El recorrido dura 3 horas aproximadamente y Rogelio (ex militar) como nuestro guía fue un placer compartir sus conocimientos de la historia y de plantas y animales de la caminata. Algunos sectores tienen pendientes fuertes pero cortas lo que permiten realizar la caminata sin problemas.
El lugar es increíble, sierras grandes con gran vegetación (helechos, palmeras y varias especies de árboles), de características húmedas, una fresca brisa y bastante sombra. Se visitan varias de las casas que componen la Comandancia; ubicadas a distintos niveles y sin acceso visual entre ellas por seguridad. Fueron construidas con materiales del lugar (madera y guano, que es la hoja de una palmera). Allí vivieron los revolucionarios entre 1956 y 1958.

Entre las historias que nos contaron destaco el encuentro de una persona con la casa de entrada y el soldado allí apostado. Siempre existía el temor y control de los que se acercaban para sumarse al ejército y en realidad eran espías. En una oportunidad se encontraba allí Fidel y la persona que llegó hablaba de sus antecedentes y su conocimiento de Fidel frente a él mismo al cual no reconoció y por supuesto no ingreso es la fuerza.

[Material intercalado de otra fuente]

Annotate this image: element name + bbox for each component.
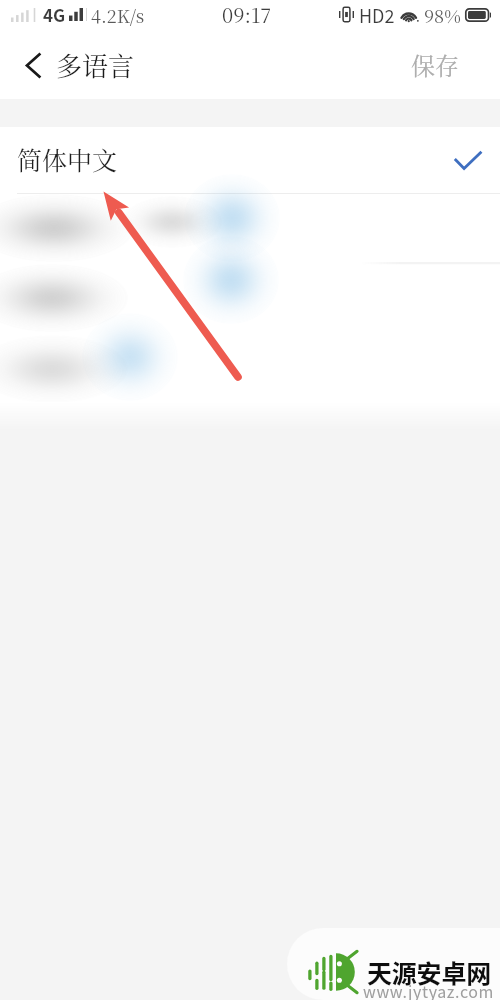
staticText: 保存 — [411, 47, 459, 81]
staticText: 简体中文 — [17, 141, 118, 177]
staticText: 4G — [43, 2, 66, 27]
button[interactable]: 简体中文 — [0, 127, 500, 193]
button[interactable]: 保存 — [405, 39, 465, 89]
staticText: 4.2K/s — [91, 2, 145, 28]
staticText: HD2 — [359, 2, 395, 28]
staticText: 天源安卓网 — [367, 954, 492, 990]
staticText: www.jytyaz.com — [363, 979, 494, 1000]
staticText: 多语言 — [56, 46, 135, 83]
button[interactable]: Back — [17, 48, 51, 82]
staticText: 09:17 — [222, 0, 272, 29]
staticText: 98% — [424, 2, 461, 28]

La casa de Fidel es muy especial, conserva casi todo el mobiliario y tiene la particularidad de tener una puerta falsa y 6 ventanas como postigos verticales que le permitían salir rápidamente en caso de ataque desde cualquier habitación de la misma. En la cocina también hay una salida en el suelo hacia la montaña directamente. Las condiciones en las que vivían eran muy limitadas y muestran el idealismo que tenían y los adaptaba a esa situación.
Para el regreso sumamos a una pareja de argentinos que volvían a Bayamo y ahorramos 10 CUC. El vehículo de Enrique no tenía fuerza para trepar las subidas porque se quedaba sin nafta y lo ayudamos subiendo un par de trepadas caminando; después no hubo problemas. Entre las charlas Enrique nos recomendó un restaurante para cubanos cerca de la terminal y la casa donde estábamos donde comimos bistec de cerdo, arroz, ensalada y agua por 2,10 CUC.

Organizamos con los dueños de casa lugares de Santiago y del viaje a Cabo Cruz. Pagamos nuestra estadía 75 CUC (25 por día) y 90 CUC por el viaje a Cabo Cruz.